Among the thousands of participants who attended the rally were young children such as these who braved the cold for a good cause.
PHOTO BY NAN STEWART

THE ALARM went off at 5:00 a.m. and I thought to myself, It’s much too early. It was cold outside and still dark when I pulled into the church parking lot an hour later. Quietly, I boarded bus #227, the comfortable coach that would transport me safely to the other side of the fence.

It is a fence I had been uneasily sitting on most of my adult life. This vantage point, I used to reason, allowed me to see both sides of the abortion issue. When indecision caused pangs of guilt that reared their sharp, painful prods, I assuaged the feeling by acknowledging that, while abortion would never be right for me personally, I nobly would not inflict my personal beliefs on others.

It is at this point that I must confess, and thank God alone, that I have never been tested on my conviction with an “untimely” or “unhealthy” pregnancy.

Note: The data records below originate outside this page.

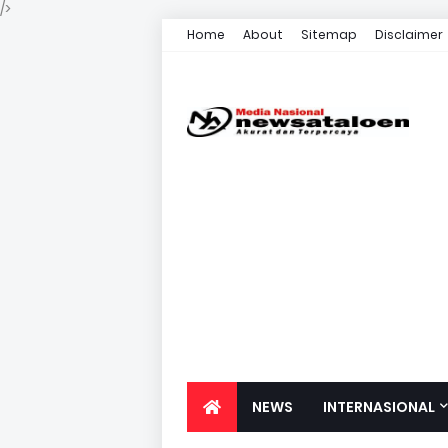
/>
Home
About
Sitemap
Disclaimer
NEWS
INTERNASIONAL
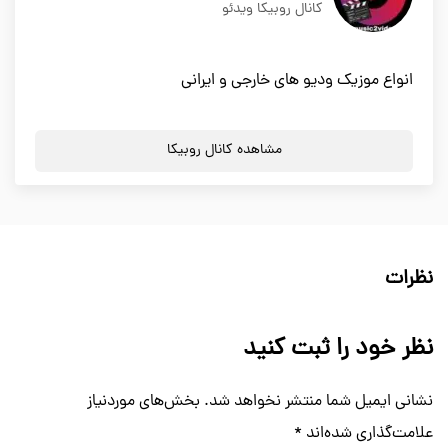
کانال روبیکا ویدئو
انواع موزیک ودیو های خارجی و ایرانی
مشاهده کانال روبیکا
نظرات
نظر خود را ثبت کنید
نشانی ایمیل شما منتشر نخواهد شد.
بخش‌های موردنیاز
علامت‌گذاری شده‌اند
*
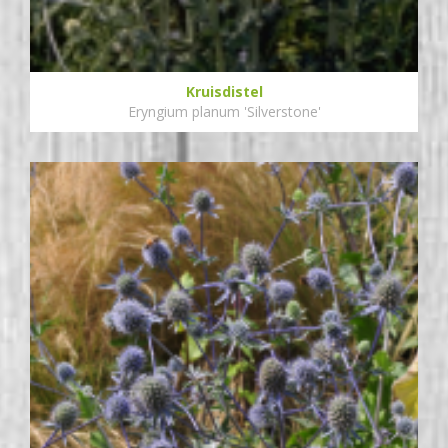
Kruisdistel
Eryngium planum 'Silverstone'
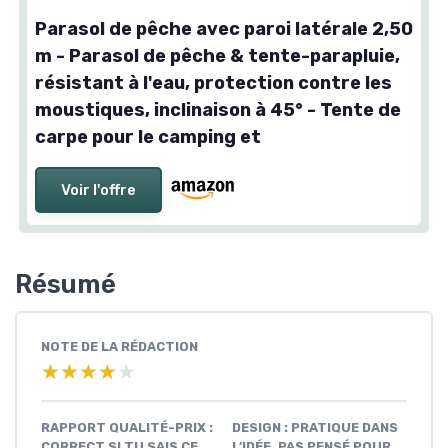
Parasol de pêche avec paroi latérale 2,50
m - Parasol de pêche & tente-parapluie,
résistant à l'eau, protection contre les
moustiques, inclinaison à 45° - Tente de
carpe pour le camping et
Voir l'offre
Résumé
NOTE DE LA RÉDACTION
★★★★★
★★★★★
RAPPORT QUALITÉ-PRIX :
DESIGN : PRATIQUE DANS
CORRECT SI TU SAIS CE
L’IDÉE, PAS PENSÉ POUR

I pray that I would have stood firmly by my belief. If, God forbid, I faltered, I pray that someone would have stepped forward, helping me to navigate safely the dark and scary waters of such a pregnancy.

I have heard it said that God never gives you more than you can handle. So, at 42 years of age, I got the kind of test that is apparently appropriate for a wimp like me.

A Minor Miracle?

On a Sunday morning after Mass, I approached a member of our church community who was organizing the trip to D.C. for the March for Life. Unfortunately, I already had plans for that Monday—the day of the March. Otherwise, I would have considered going, I told myself. Unable to attend, I decided to show my support with a small—and safe—donation of money.

“No,” he said, “the March is on Tuesday and there is still room on the bus. Why don’t you come?” In the quiet that followed, I heard the whisper of God that Isaiah described. Yes, Allison, why don’t you go?

“Tuesday, you say?” I replied, genuinely surprised. “I’ll have to check my calendar.”

Now I happen to know that it was divine providence that I attended. I am sure of this because I came home and immediately checked the date on my calendar. Because I am the mother of two little boys, a rainbow of red ink, blue marker and yellow highlighter covered my Gregorian game plan. But the only conflict I encountered was the one in my conscience. Two days away, a perfectly white square stared blankly back at me from the refrigerator door. Surely, this qualified as a minor miracle.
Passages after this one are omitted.